Minette Marrin, the columnist with whom I most often agree, put it best in the Sunday Telegraph last week. Couldn’t we just have fudged this gay adoption/Catholic objection thing, she asked? She herself, she said, supported the new anti-discrimination rules to which the Roman Catholic hierarchy is objecting; she thought their objections wrong-headed. But she wondered whether both sides might have found a classic British compromise, or — to be frank — a fudge.
It’s what I’ve wondered from the start. Life (and career) finds roles for us all, and one part of my job description has become ‘Tory gay’. Another is ‘insistent non-believer’. I am therefore duty-bound to fight the gay-rights corner in this ridiculous boxing match and, anyway, if there is to be a boxing match I am firmly on the anti-discriminationists’ side, and certainly not going to offer comfort to a Church which (for all its protestations about ‘loving the sinner, hating the sin’, etc.) plainly hates and cannot accept homosexuality. But I think Marrin’s question — do we have to have this fight at all? — is central.

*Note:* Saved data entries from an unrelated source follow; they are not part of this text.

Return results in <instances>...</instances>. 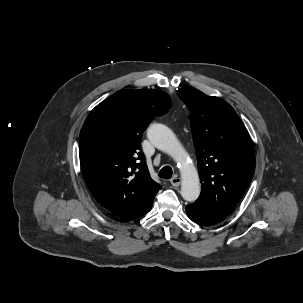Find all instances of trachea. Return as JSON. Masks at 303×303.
Returning a JSON list of instances; mask_svg holds the SVG:
<instances>
[{
    "instance_id": "obj_1",
    "label": "trachea",
    "mask_w": 303,
    "mask_h": 303,
    "mask_svg": "<svg viewBox=\"0 0 303 303\" xmlns=\"http://www.w3.org/2000/svg\"><path fill=\"white\" fill-rule=\"evenodd\" d=\"M172 168L170 166H164L160 172L159 176L163 179H170L172 177Z\"/></svg>"
}]
</instances>
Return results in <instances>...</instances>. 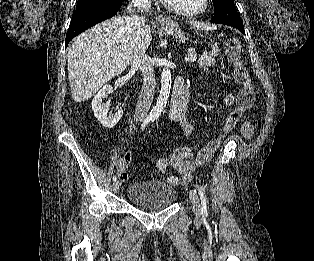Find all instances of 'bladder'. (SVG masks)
<instances>
[{
	"instance_id": "31cf9c89",
	"label": "bladder",
	"mask_w": 314,
	"mask_h": 261,
	"mask_svg": "<svg viewBox=\"0 0 314 261\" xmlns=\"http://www.w3.org/2000/svg\"><path fill=\"white\" fill-rule=\"evenodd\" d=\"M177 197L173 185L158 180L132 183L127 190V199L139 209L159 211L171 207Z\"/></svg>"
}]
</instances>
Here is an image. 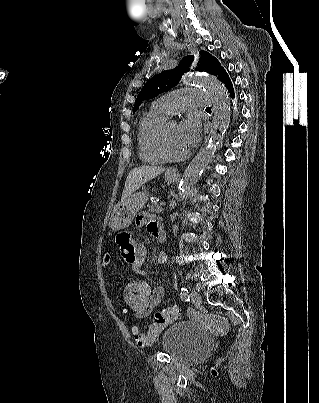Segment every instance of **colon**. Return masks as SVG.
Listing matches in <instances>:
<instances>
[{"label":"colon","instance_id":"colon-1","mask_svg":"<svg viewBox=\"0 0 319 403\" xmlns=\"http://www.w3.org/2000/svg\"><path fill=\"white\" fill-rule=\"evenodd\" d=\"M121 252V250H120ZM140 275H131L128 287H124V303H129L130 308H119V317H126L130 340L137 345L147 347L161 334V332L181 316V310L176 307H166L154 314L153 322L146 333L139 331V323L131 320L132 313H148L150 300L152 299L151 282Z\"/></svg>","mask_w":319,"mask_h":403}]
</instances>
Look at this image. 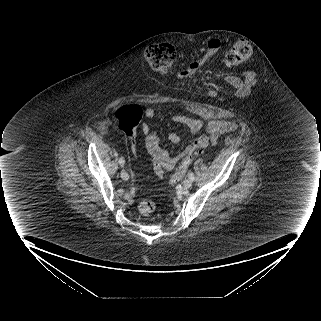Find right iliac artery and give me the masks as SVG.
I'll return each mask as SVG.
<instances>
[{"instance_id":"82829eb1","label":"right iliac artery","mask_w":321,"mask_h":321,"mask_svg":"<svg viewBox=\"0 0 321 321\" xmlns=\"http://www.w3.org/2000/svg\"><path fill=\"white\" fill-rule=\"evenodd\" d=\"M118 162L121 166H123L125 163V160L123 158H120Z\"/></svg>"}]
</instances>
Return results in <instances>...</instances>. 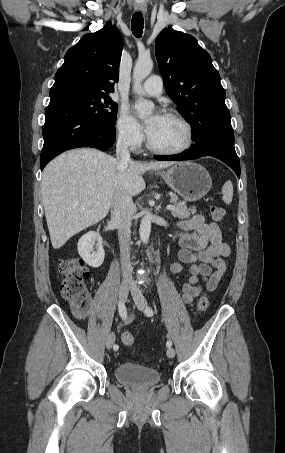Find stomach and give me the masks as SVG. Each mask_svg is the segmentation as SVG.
I'll return each instance as SVG.
<instances>
[{"instance_id":"1","label":"stomach","mask_w":285,"mask_h":453,"mask_svg":"<svg viewBox=\"0 0 285 453\" xmlns=\"http://www.w3.org/2000/svg\"><path fill=\"white\" fill-rule=\"evenodd\" d=\"M158 174L175 193L189 202L203 198L212 187L209 172L195 162H179Z\"/></svg>"}]
</instances>
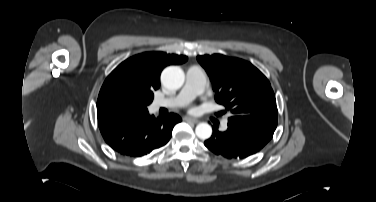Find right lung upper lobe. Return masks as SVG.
<instances>
[{
    "mask_svg": "<svg viewBox=\"0 0 376 202\" xmlns=\"http://www.w3.org/2000/svg\"><path fill=\"white\" fill-rule=\"evenodd\" d=\"M183 55H170L164 52H149L135 55L122 62L106 78L97 101L98 125L104 126L123 118L139 114H129L113 108L108 95L121 84H132L144 89L156 90L160 87V74L170 64H182L187 61Z\"/></svg>",
    "mask_w": 376,
    "mask_h": 202,
    "instance_id": "right-lung-upper-lobe-1",
    "label": "right lung upper lobe"
}]
</instances>
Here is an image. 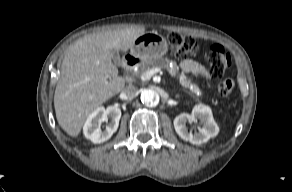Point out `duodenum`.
Returning <instances> with one entry per match:
<instances>
[{
	"label": "duodenum",
	"instance_id": "duodenum-1",
	"mask_svg": "<svg viewBox=\"0 0 292 192\" xmlns=\"http://www.w3.org/2000/svg\"><path fill=\"white\" fill-rule=\"evenodd\" d=\"M140 62L139 58L133 55H127L123 61L124 69L135 67Z\"/></svg>",
	"mask_w": 292,
	"mask_h": 192
}]
</instances>
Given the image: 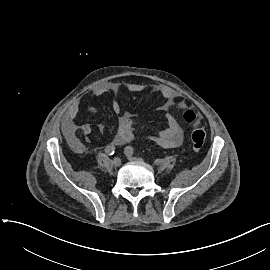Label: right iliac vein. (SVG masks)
<instances>
[{
	"label": "right iliac vein",
	"mask_w": 270,
	"mask_h": 270,
	"mask_svg": "<svg viewBox=\"0 0 270 270\" xmlns=\"http://www.w3.org/2000/svg\"><path fill=\"white\" fill-rule=\"evenodd\" d=\"M111 165L113 167H119L121 165V159L119 157H115L112 161H111Z\"/></svg>",
	"instance_id": "right-iliac-vein-1"
}]
</instances>
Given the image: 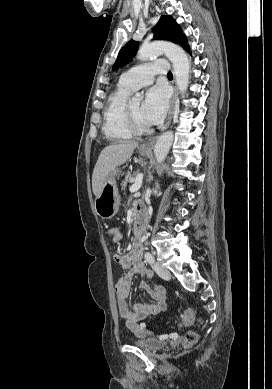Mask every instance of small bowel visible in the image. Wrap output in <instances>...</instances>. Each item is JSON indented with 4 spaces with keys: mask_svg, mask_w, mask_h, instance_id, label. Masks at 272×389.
<instances>
[{
    "mask_svg": "<svg viewBox=\"0 0 272 389\" xmlns=\"http://www.w3.org/2000/svg\"><path fill=\"white\" fill-rule=\"evenodd\" d=\"M142 210L141 206L135 205V212ZM115 261L124 269L129 271L120 277L115 284V293L119 313L125 322L126 327L135 335L142 337L148 334L149 329L144 320L149 315H156L166 308V290L163 285L155 283L150 284L147 280L153 278V273L144 265L142 258V247L139 241H135L132 249L127 254H116ZM140 275L144 278L141 281V288L146 290L155 304L150 305L138 301L132 308L127 305V299L130 294L131 281L134 275Z\"/></svg>",
    "mask_w": 272,
    "mask_h": 389,
    "instance_id": "1",
    "label": "small bowel"
}]
</instances>
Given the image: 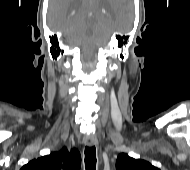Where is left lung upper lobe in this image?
Listing matches in <instances>:
<instances>
[{
	"instance_id": "obj_1",
	"label": "left lung upper lobe",
	"mask_w": 190,
	"mask_h": 170,
	"mask_svg": "<svg viewBox=\"0 0 190 170\" xmlns=\"http://www.w3.org/2000/svg\"><path fill=\"white\" fill-rule=\"evenodd\" d=\"M116 170H159L145 160L134 159L128 154L121 153L117 157Z\"/></svg>"
}]
</instances>
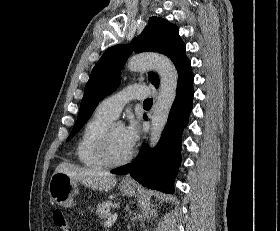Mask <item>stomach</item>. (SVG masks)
I'll use <instances>...</instances> for the list:
<instances>
[{
  "instance_id": "0dacf381",
  "label": "stomach",
  "mask_w": 280,
  "mask_h": 231,
  "mask_svg": "<svg viewBox=\"0 0 280 231\" xmlns=\"http://www.w3.org/2000/svg\"><path fill=\"white\" fill-rule=\"evenodd\" d=\"M79 191L78 181L71 179L66 173H53L48 185V193L52 197L53 201H56L58 205H64V207H73L75 205V195ZM123 195H135V187H120Z\"/></svg>"
}]
</instances>
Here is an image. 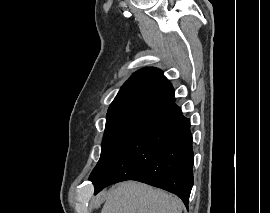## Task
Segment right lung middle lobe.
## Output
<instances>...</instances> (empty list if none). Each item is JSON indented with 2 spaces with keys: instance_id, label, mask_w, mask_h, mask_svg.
<instances>
[{
  "instance_id": "1",
  "label": "right lung middle lobe",
  "mask_w": 270,
  "mask_h": 213,
  "mask_svg": "<svg viewBox=\"0 0 270 213\" xmlns=\"http://www.w3.org/2000/svg\"><path fill=\"white\" fill-rule=\"evenodd\" d=\"M155 107L156 106L148 104H135L121 107L107 113L101 156L90 175V180L106 167L138 125Z\"/></svg>"
}]
</instances>
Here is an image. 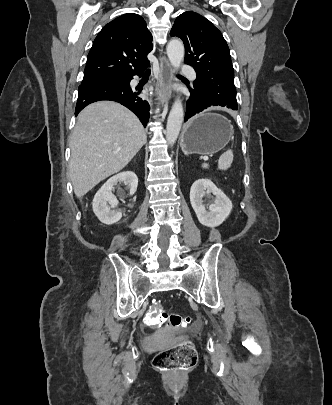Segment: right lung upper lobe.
Returning a JSON list of instances; mask_svg holds the SVG:
<instances>
[{"instance_id":"1","label":"right lung upper lobe","mask_w":332,"mask_h":405,"mask_svg":"<svg viewBox=\"0 0 332 405\" xmlns=\"http://www.w3.org/2000/svg\"><path fill=\"white\" fill-rule=\"evenodd\" d=\"M152 49V35L144 19L135 13L124 14L105 25L95 38L84 77H119L138 72L149 65L147 54Z\"/></svg>"}]
</instances>
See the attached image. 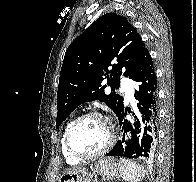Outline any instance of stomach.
I'll use <instances>...</instances> for the list:
<instances>
[{
  "label": "stomach",
  "instance_id": "obj_1",
  "mask_svg": "<svg viewBox=\"0 0 196 182\" xmlns=\"http://www.w3.org/2000/svg\"><path fill=\"white\" fill-rule=\"evenodd\" d=\"M92 170L106 179H114L119 176V164L113 158H101L92 166ZM58 182H91V175L86 169L62 174Z\"/></svg>",
  "mask_w": 196,
  "mask_h": 182
}]
</instances>
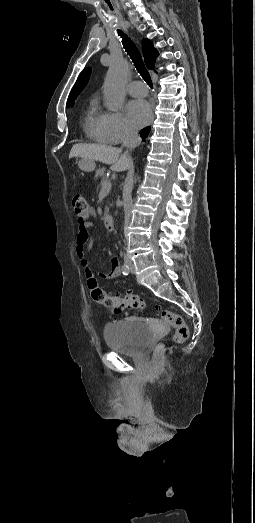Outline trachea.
Instances as JSON below:
<instances>
[{
    "label": "trachea",
    "mask_w": 255,
    "mask_h": 523,
    "mask_svg": "<svg viewBox=\"0 0 255 523\" xmlns=\"http://www.w3.org/2000/svg\"><path fill=\"white\" fill-rule=\"evenodd\" d=\"M118 35H120L122 37V43L125 48V51L130 56L137 71L140 73L141 77L145 80V82L149 85V87L153 88V83H152L150 74L148 73V70L146 69V67L144 65L141 54H140L138 48L136 47L135 43L131 40V38H129L121 30H118Z\"/></svg>",
    "instance_id": "1"
}]
</instances>
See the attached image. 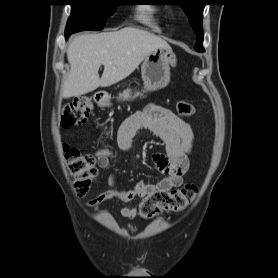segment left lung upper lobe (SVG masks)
I'll return each instance as SVG.
<instances>
[{
	"instance_id": "1",
	"label": "left lung upper lobe",
	"mask_w": 278,
	"mask_h": 278,
	"mask_svg": "<svg viewBox=\"0 0 278 278\" xmlns=\"http://www.w3.org/2000/svg\"><path fill=\"white\" fill-rule=\"evenodd\" d=\"M178 2H180L179 4L187 14L189 22L197 36L194 48L198 52H204V48L202 47V41L204 38L202 28V14L205 6L204 0H178Z\"/></svg>"
}]
</instances>
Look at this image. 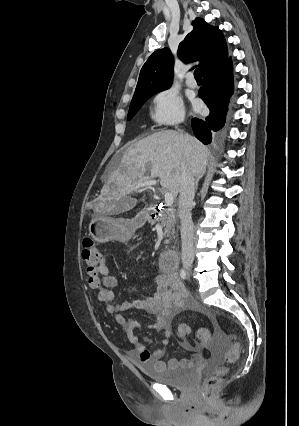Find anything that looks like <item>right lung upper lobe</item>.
<instances>
[{"label": "right lung upper lobe", "mask_w": 299, "mask_h": 426, "mask_svg": "<svg viewBox=\"0 0 299 426\" xmlns=\"http://www.w3.org/2000/svg\"><path fill=\"white\" fill-rule=\"evenodd\" d=\"M193 30L178 47V57L185 63L200 60L202 74L221 66L228 59L225 39L218 27L195 18ZM174 58L168 48L155 51L143 65L134 95L168 89L173 80Z\"/></svg>", "instance_id": "1"}]
</instances>
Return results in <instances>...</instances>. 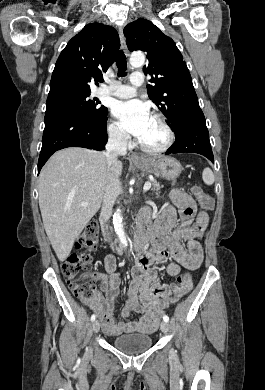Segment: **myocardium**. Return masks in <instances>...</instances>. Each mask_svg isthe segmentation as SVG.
<instances>
[{
  "instance_id": "f54148a6",
  "label": "myocardium",
  "mask_w": 265,
  "mask_h": 390,
  "mask_svg": "<svg viewBox=\"0 0 265 390\" xmlns=\"http://www.w3.org/2000/svg\"><path fill=\"white\" fill-rule=\"evenodd\" d=\"M152 118L155 119L163 128L165 134H166V139L164 143L159 146V147H149L143 144L140 140H138V146L140 149L151 155H157L166 152L174 143L175 140V134L167 120L160 114H153Z\"/></svg>"
}]
</instances>
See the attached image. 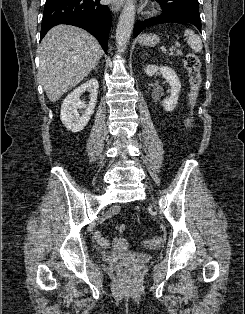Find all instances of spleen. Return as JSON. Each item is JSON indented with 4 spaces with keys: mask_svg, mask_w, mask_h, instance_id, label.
I'll return each instance as SVG.
<instances>
[{
    "mask_svg": "<svg viewBox=\"0 0 245 314\" xmlns=\"http://www.w3.org/2000/svg\"><path fill=\"white\" fill-rule=\"evenodd\" d=\"M184 36L187 38V43L193 51L200 52L203 48L201 38L196 35L191 29H186Z\"/></svg>",
    "mask_w": 245,
    "mask_h": 314,
    "instance_id": "1",
    "label": "spleen"
}]
</instances>
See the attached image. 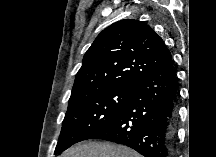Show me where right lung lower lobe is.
<instances>
[{
	"mask_svg": "<svg viewBox=\"0 0 216 157\" xmlns=\"http://www.w3.org/2000/svg\"><path fill=\"white\" fill-rule=\"evenodd\" d=\"M177 85L173 61L132 86L124 109L90 139L133 148L144 157H172Z\"/></svg>",
	"mask_w": 216,
	"mask_h": 157,
	"instance_id": "obj_1",
	"label": "right lung lower lobe"
}]
</instances>
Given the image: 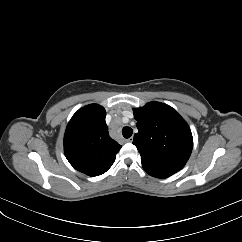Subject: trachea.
Returning a JSON list of instances; mask_svg holds the SVG:
<instances>
[{
  "label": "trachea",
  "instance_id": "3493384b",
  "mask_svg": "<svg viewBox=\"0 0 242 242\" xmlns=\"http://www.w3.org/2000/svg\"><path fill=\"white\" fill-rule=\"evenodd\" d=\"M133 133V130L130 127H124L122 129V134L124 138H130Z\"/></svg>",
  "mask_w": 242,
  "mask_h": 242
}]
</instances>
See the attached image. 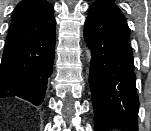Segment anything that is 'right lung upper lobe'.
<instances>
[{
	"mask_svg": "<svg viewBox=\"0 0 151 131\" xmlns=\"http://www.w3.org/2000/svg\"><path fill=\"white\" fill-rule=\"evenodd\" d=\"M46 0H23L13 11L0 67V85L30 75L55 47L56 21Z\"/></svg>",
	"mask_w": 151,
	"mask_h": 131,
	"instance_id": "cb5924a9",
	"label": "right lung upper lobe"
}]
</instances>
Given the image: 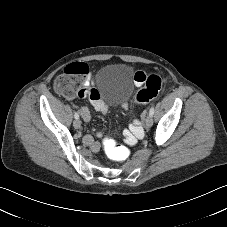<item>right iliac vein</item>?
<instances>
[{"mask_svg":"<svg viewBox=\"0 0 227 227\" xmlns=\"http://www.w3.org/2000/svg\"><path fill=\"white\" fill-rule=\"evenodd\" d=\"M73 126H74L75 129H80V127H81V122H80V120H75V121L73 122Z\"/></svg>","mask_w":227,"mask_h":227,"instance_id":"right-iliac-vein-1","label":"right iliac vein"}]
</instances>
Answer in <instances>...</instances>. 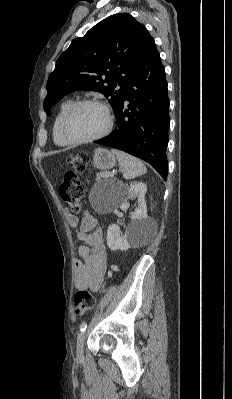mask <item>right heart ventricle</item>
Segmentation results:
<instances>
[{"mask_svg":"<svg viewBox=\"0 0 232 399\" xmlns=\"http://www.w3.org/2000/svg\"><path fill=\"white\" fill-rule=\"evenodd\" d=\"M72 103H73V101H66V102H63L61 105H59V107L57 108V111L55 113V116L53 119V124H52L53 141L58 147H61L64 149H70L75 146V144L71 143L64 136L62 129H61V121H62L63 115Z\"/></svg>","mask_w":232,"mask_h":399,"instance_id":"right-heart-ventricle-1","label":"right heart ventricle"}]
</instances>
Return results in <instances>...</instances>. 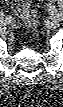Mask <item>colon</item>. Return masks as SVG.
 <instances>
[{"label":"colon","instance_id":"1","mask_svg":"<svg viewBox=\"0 0 63 107\" xmlns=\"http://www.w3.org/2000/svg\"><path fill=\"white\" fill-rule=\"evenodd\" d=\"M14 11L24 20L26 25L34 28L37 24V16L30 1L14 0L12 2Z\"/></svg>","mask_w":63,"mask_h":107}]
</instances>
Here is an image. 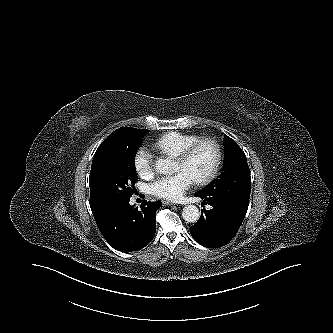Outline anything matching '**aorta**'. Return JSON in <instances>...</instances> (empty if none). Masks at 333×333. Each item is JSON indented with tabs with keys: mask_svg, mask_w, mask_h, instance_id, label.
<instances>
[{
	"mask_svg": "<svg viewBox=\"0 0 333 333\" xmlns=\"http://www.w3.org/2000/svg\"><path fill=\"white\" fill-rule=\"evenodd\" d=\"M156 171L160 174H169L174 170V162L171 159H158L155 164ZM183 219L194 223L200 217L199 209L195 205H187L182 211Z\"/></svg>",
	"mask_w": 333,
	"mask_h": 333,
	"instance_id": "aorta-1",
	"label": "aorta"
}]
</instances>
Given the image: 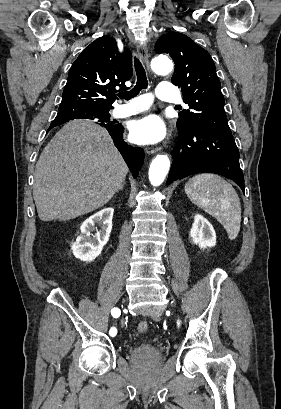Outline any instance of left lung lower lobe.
<instances>
[{"instance_id":"1","label":"left lung lower lobe","mask_w":281,"mask_h":409,"mask_svg":"<svg viewBox=\"0 0 281 409\" xmlns=\"http://www.w3.org/2000/svg\"><path fill=\"white\" fill-rule=\"evenodd\" d=\"M172 157L167 184L195 173L210 172L232 179L244 192L239 151L231 133L202 125L180 130Z\"/></svg>"}]
</instances>
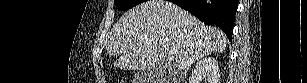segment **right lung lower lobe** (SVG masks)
<instances>
[{
  "label": "right lung lower lobe",
  "mask_w": 307,
  "mask_h": 83,
  "mask_svg": "<svg viewBox=\"0 0 307 83\" xmlns=\"http://www.w3.org/2000/svg\"><path fill=\"white\" fill-rule=\"evenodd\" d=\"M172 3L189 11L205 24L220 27L232 40L238 0H172Z\"/></svg>",
  "instance_id": "1"
}]
</instances>
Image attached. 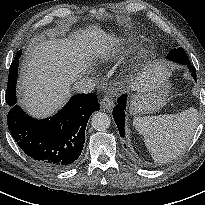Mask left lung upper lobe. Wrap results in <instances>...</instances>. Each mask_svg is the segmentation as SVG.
I'll return each mask as SVG.
<instances>
[{
	"label": "left lung upper lobe",
	"instance_id": "5c2ea615",
	"mask_svg": "<svg viewBox=\"0 0 205 205\" xmlns=\"http://www.w3.org/2000/svg\"><path fill=\"white\" fill-rule=\"evenodd\" d=\"M167 59L184 65L190 63L188 56L181 47L170 50Z\"/></svg>",
	"mask_w": 205,
	"mask_h": 205
}]
</instances>
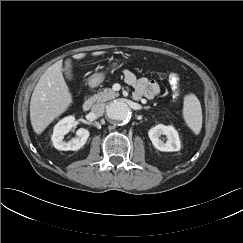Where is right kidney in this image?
Wrapping results in <instances>:
<instances>
[{"instance_id": "1", "label": "right kidney", "mask_w": 243, "mask_h": 243, "mask_svg": "<svg viewBox=\"0 0 243 243\" xmlns=\"http://www.w3.org/2000/svg\"><path fill=\"white\" fill-rule=\"evenodd\" d=\"M74 123L75 117L68 116L60 120L55 125L51 139L56 149L62 151H76L80 149L83 145H85L90 133L87 129L84 128H80L76 131V138H73L71 141L68 142L63 141L64 135L72 129Z\"/></svg>"}]
</instances>
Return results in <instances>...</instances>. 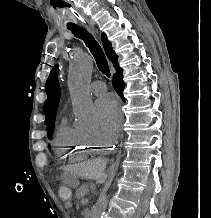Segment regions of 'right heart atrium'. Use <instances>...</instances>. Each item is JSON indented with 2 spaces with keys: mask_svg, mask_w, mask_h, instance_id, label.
I'll list each match as a JSON object with an SVG mask.
<instances>
[{
  "mask_svg": "<svg viewBox=\"0 0 211 218\" xmlns=\"http://www.w3.org/2000/svg\"><path fill=\"white\" fill-rule=\"evenodd\" d=\"M87 137L98 144H109L110 140L109 138L102 132L95 130V131H91V132H86Z\"/></svg>",
  "mask_w": 211,
  "mask_h": 218,
  "instance_id": "1",
  "label": "right heart atrium"
}]
</instances>
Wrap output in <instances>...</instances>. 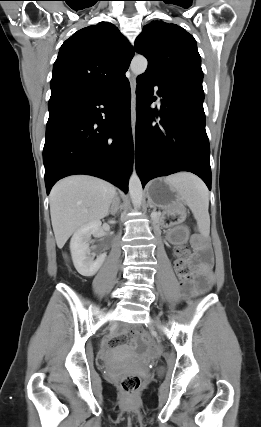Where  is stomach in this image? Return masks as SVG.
Returning a JSON list of instances; mask_svg holds the SVG:
<instances>
[{
  "label": "stomach",
  "mask_w": 261,
  "mask_h": 427,
  "mask_svg": "<svg viewBox=\"0 0 261 427\" xmlns=\"http://www.w3.org/2000/svg\"><path fill=\"white\" fill-rule=\"evenodd\" d=\"M148 201L151 205L165 210L170 215L184 214L183 200L177 189L166 179H156L147 187Z\"/></svg>",
  "instance_id": "obj_1"
}]
</instances>
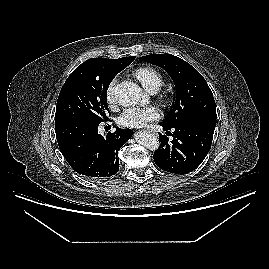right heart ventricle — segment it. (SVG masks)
Returning <instances> with one entry per match:
<instances>
[{"label": "right heart ventricle", "instance_id": "right-heart-ventricle-1", "mask_svg": "<svg viewBox=\"0 0 269 269\" xmlns=\"http://www.w3.org/2000/svg\"><path fill=\"white\" fill-rule=\"evenodd\" d=\"M135 76L141 82L143 87L151 92L153 90H159L163 85V78L161 74L152 67H141L136 70Z\"/></svg>", "mask_w": 269, "mask_h": 269}]
</instances>
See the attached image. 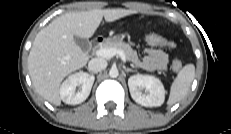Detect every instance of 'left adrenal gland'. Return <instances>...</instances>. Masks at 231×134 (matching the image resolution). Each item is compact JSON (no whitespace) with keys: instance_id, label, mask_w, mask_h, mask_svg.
Segmentation results:
<instances>
[{"instance_id":"left-adrenal-gland-1","label":"left adrenal gland","mask_w":231,"mask_h":134,"mask_svg":"<svg viewBox=\"0 0 231 134\" xmlns=\"http://www.w3.org/2000/svg\"><path fill=\"white\" fill-rule=\"evenodd\" d=\"M124 70L126 71V72H134L135 70H133V69H131V68H126V67H124Z\"/></svg>"}]
</instances>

So I shall propose a couple of perfectly workable fudges. We can then ask ourselves what the Roman Catholic Church’s response to them is likely to be. On that basis we may perhaps get a better appreciation of who is picking this fight. Because I rather think it is the Roman Catholic Church.
Cardinal Cormac Murphy-O’Connor, who (along with the Archbishops of Canterbury and York) is trying to position the Church as the victim of discrimination, has been making much of what (on the Today programme) he called his co-religionists’ ‘freedom to act according to their conscience’ and the state’s refusal to allow a ‘public space’ for the Catholic conscience.